Detecção de ARNm e a expressão da proteína de 20 amostras RNF146 em NSCLC e de controlo por RT-PCR (A) e Western blot (B). amostras tumorais;: t N: combinado tecidos normais; M: Marcador. (C) de ARNm e a expressão da proteína de RNF146 na linha celular HBE e as linhas de células NSCLC humanas LK2, LH7 (carcinoma escamoso), H1299, LTE, A549, e SPC (adenocarcinoma). GAPDH e β-actina serviram como controlos internos. (D) Expressão e distribuição de RNF146 em NSCLC por imuno-histoquímica. D1, RNF146 não foi expressa no epitélio bronquial e alveolar normal. D2, RNF146 foi expressa no citoplasma de células de cancro do pulmão, e fraca expressão RNF146 foi detectado no epitélio brônquico adjacente. D3 e D5 mostrou coloração RNF146 fraco no carcinoma de células escamosas bem diferenciado e adenocarcinoma. D4 e D6 mostraram forte coloração RNF146 no carcinoma de células escamosas pouco diferenciado e adenocarcinoma. (E) Relação entre a expressão RNF146 eo prognóstico de pacientes com NSCLC. E1 mostrou correlação entre a expressão RNF146 e prognóstico de pacientes em estágio I (
P Art 0,05). E2 e E3, nenhuma correlação entre a expressão RNF146 e prognóstico de fase II e fase III pacientes (
P
0,05).
Para explorar o papel da RNF146 em NSCLC Além disso, o relações entre a expressão da proteína e as características patológicas clínicos foram analisados.

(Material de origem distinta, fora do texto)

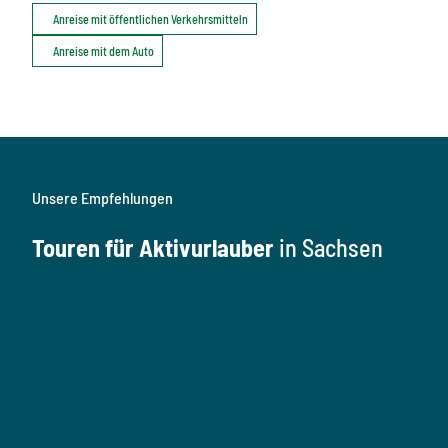
Anreise mit öffentlichen Verkehrsmitteln
Anreise mit dem Auto
Unsere Empfehlungen
Touren für Aktivurlauber
in Sachsen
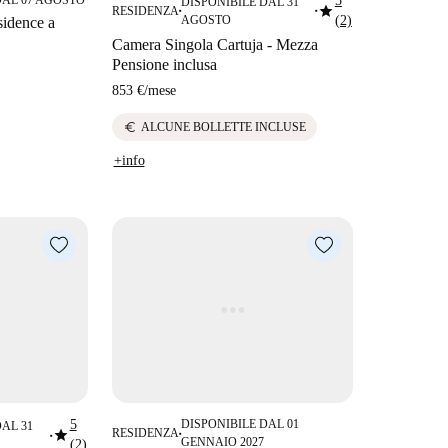
5
DISPONIBILE DAL 31
star
RESIDENZA
■
■
AGOSTO
(2)
esidence a
Camera Singola Cartuja - Mezza
Pensione inclusa
853 €
/
mese
euro
ALCUNE BOLLETTE INCLUSE
+info
5
DISPONIBILE DAL 01
DAL 31
star
RESIDENZA
■
■
GENNAIO 2027
(2)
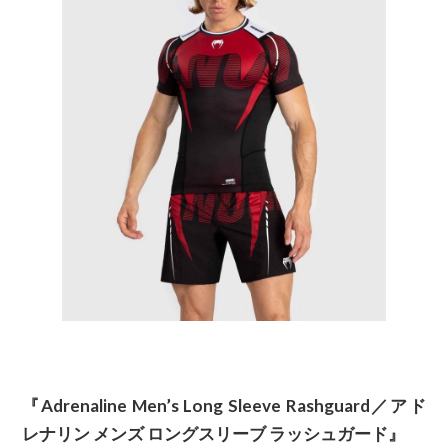
『Adrenaline Men’s Long Sleeve Rashguard／アド
レナリン メンズ ロングスリーブ ラッシュガード』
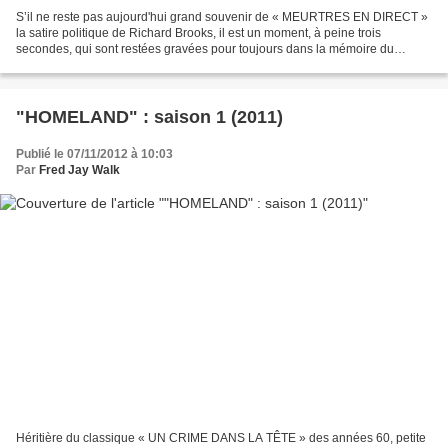
S’il ne reste pas aujourd'hui grand souvenir de « MEURTRES EN DIRECT »
la satire politique de Richard Brooks, il est un moment, à peine trois
secondes, qui sont restées gravées pour toujours dans la mémoire du
cinéphile. En effet, c'est dans ce film qu’une...
"HOMELAND" : saison 1 (2011)
Publié le 07/11/2012 à 10:03
Par
Fred Jay Walk
Héritière du classique « UN CRIME DANS LA TÊTE » des années 60, petite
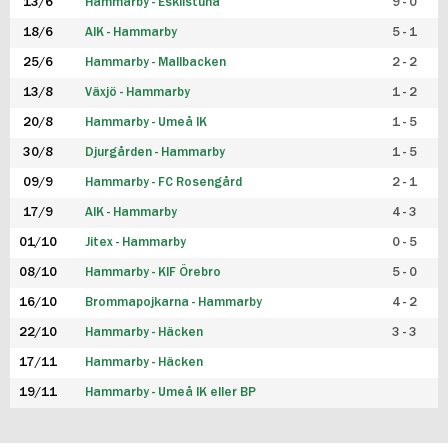
13/6
Hammarby - Eskilstuna
9 - 0
18/6
AIK - Hammarby
5 - 1
25/6
Hammarby - Mallbacken
2 - 2
13/8
Växjö - Hammarby
1 - 2
20/8
Hammarby - Umeå IK
1 - 5
30/8
Djurgården - Hammarby
1 - 5
09/9
Hammarby - FC Rosengård
2 - 1
17/9
AIK - Hammarby
4 - 3
01/10
Jitex - Hammarby
0 - 5
08/10
Hammarby - KIF Örebro
5 - 0
16/10
Brommapojkarna - Hammarby
4 - 2
22/10
Hammarby - Häcken
3 - 3
17/11
Hammarby - Häcken
19/11
Hammarby - Umeå IK eller BP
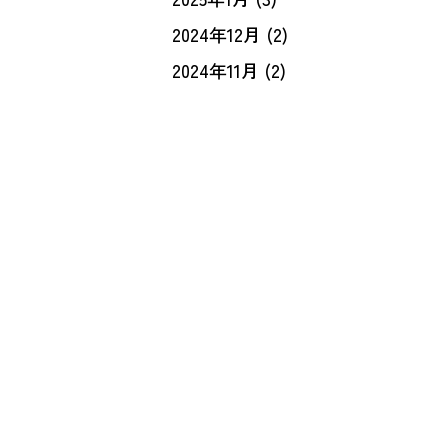
2024年12月
(2)
2024年11月
(2)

Houve correlação entre a expressão de RNF146 e tamanho do tumor (
P
= 0,044), tipo histológico (
P =
0,005), má diferenciação (
P
= 0,002) , metástase linfática (
P
= 0,009), e estágio pTNM (
P
= 0,015). No entanto, a expressão RNF146 não foi correlacionada com a idade ou sexo dos pacientes com NSCLC (Tabela 1, Figura 1D). Além disso, a análise de sobrevivência de Kaplan-Meier demonstrou que a superexpressão de RNF146 foi correlacionada com a sobrevivência de pacientes com câncer de pulmão em estágio I (
P
= 0,016). Não houve correlação entre a expressão RNF146 e tempo de sobrevivência em todos os pacientes (
P = 0,616
) ou aqueles pacientes com estágio II (
P
= 0,437), ou fase III NSCLC (
P =
0,520) (Figura 1E).
a expressão de RNF146, Axin e Distribuição Nuclear de β-catenina
Como uma ubiquitina ligase E3, RNF146 regula a Tankyrase degradação dependente de Axin e positivamente regula a via de sinalização Wnt [1]. Para investigar a relação entre RNF146, Axin, e β-catenina, as expressões de Axin e β-catenina em 133 amostras de NSCLC foram detectados por métodos de imuno-histoquímica e correlações das proteínas foram calculados. RNF146 foi negativamente correlacionada com a expressão Axin (
P =
0,003), mas não foi correlacionada com a diminuição da expressão de β-catenina em membranas ou o aumento da expressão de β-catenina no citoplasma (
P =
0,524). expressão alta RNF146 foi positivamente correlacionada com a coloração β-catenina nuclear (
P =
0,047) (Tabela 2, Figura 2A).
(A) Expressão e distribuição da RNF146, Axin e β -catenina em NSCLC por imuno-histoquímica (x 200). Axin expressão forte e associada à membrana β-catenina correlacionada com baixa expressão de RNF146 no adenocarcinoma (A1). Axin expressão baixo e citoplasmática e nuclear-expressão de β-catenina foi encontrada em cancros escamosas com elevada expressão de RNF146 (A2 e A3). Expressão e distribuição de RNF146, Axin e β-catenina detectado por (B) RT-PCR, (C) de transferência de Western, e (D) de imunofluorescência. As células transfectadas com os vectores vazios serviram como controlos.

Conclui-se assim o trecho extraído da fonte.